Both Young and Raico hold Churchill responsible for American involvement in the First World War. “While Winston had no principles,” Raico writes, “there was one constant in his life: the love of war.” He cites Churchill’s playing with soldiers as a boy; attending Sandhurst “instead of the universities.” He notes Churchill’s remark to Violet Asquith in the early days of the war: “I cannot help it—I love every second I live.”9 Yet that last quote expresses something quite different from the love of war itself.
Against this, we need to contrast Churchill’s 1901 speech attacking his own party and “Mr. Brodrick’s Army”—the creation of three regular army corps. Adamantly he opposed having a standing army, ready at a moment’s notice to engage in a European war:
[A] European war can only end in the ruin of the vanquished and the scarcely less fatal commercial dislocation and the exhaustion of the conquerors. Democracy is more vindictive than Cabinets. The wars of peoples will be more terrible than those of kings.10
Can this be the same man Raico would have us believe “loved war as few modern men ever have”?
War-monger or conciliator?
Before the 1914 war, Raico says, Churchill spread “wild rumors of the growing strength of the German navy, just as he did in the 1930s about the build-up of the German air force.” Young echoes Raico: “Churchill became First Lord of the Admiralty, and, during the crises that followed, used every opportunity to fan the flames of war.”

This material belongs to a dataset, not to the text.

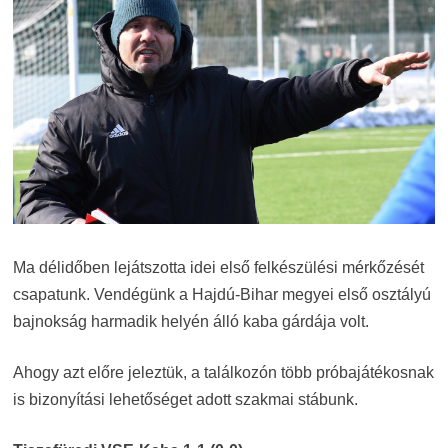
Ma délidőben lejátszotta idei első felkészülési mérkőzését
csapatunk. Vendégünk a Hajdú-Bihar megyei első osztályú
bajnokság harmadik helyén álló kaba gárdája volt.
Ahogy azt előre jeleztük, a találkozón több próbajátékosnak
is bizonyítási lehetőséget adott szakmai stábunk.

Young’s bibliography references Robert Massey’s excellent Dreadnought: Britain, Germany and the Coming of the Great War. But nothing in Massey supports the Raico-Young thesis that Churchill used “every opportunity” to foment war. From Massey we learn that it was Churchill who abandoned the “Two-Power Standard,” maintaining a navy as strong as the next two naval powers combined. (He settled for a 60% superiority over the German fleet.)11
Churchill’s first speech as head of the Admiralty offered “conciliation and compromise” to the Germans. He proposed a “naval holiday,” a halt in building new battleships. The Royal Navy was 60% larger than the German High Seas Fleet. So Churchill declared that Britain would cancel four dreadnoughts if the Germans canceled two. Then, he suggested, France, Italy, Austria and Russia might follow suit. But the Germans didn’t bite. Massey says the German ambassador worked “to prevent an official British proposal for a Naval Holiday from reaching Berlin.”12
Postwar disarmament
Raico and Young claim that during the 1920s, “Churchill denounced all calls for Allied disarmament even before Hitler came to power.” It was Churchill’s “protracted fantasy” that Germany would submit forever to the shackles of Versailles. Both are demonstrably wrong.
As Chancellor of the Exchequer, Churchill in cabinet opposed a 1925 defense pact with France aimed at Germany. No pact should be concluded, he said, unless it included an arrangement with Germany as well. This was, in fact, acknowledged by Churchill as “appeasement” of Germany’s legitimate grievances—long before that word acquired negative connotations. Churchill believed the same thing about the unrealistic level of German reparations. But he could do nothing to alleviate them without the United States offering relief to its own former allies—something the United States resolutely refused to do.13
Second World War
For Young and Raico, Churchill can do nothing right. Here is Raico’s take on Churchill in the 1930s:
Though a Conservative MP, Churchill began berating the Conservative governments, first Baldwin’s and then Chamberlain’s, for their alleged blindness to the Nazi threat. He vastly exaggerated the extent of German rearmament, formidable as it was, and distorted its purpose by harping on German production of heavy-bombers.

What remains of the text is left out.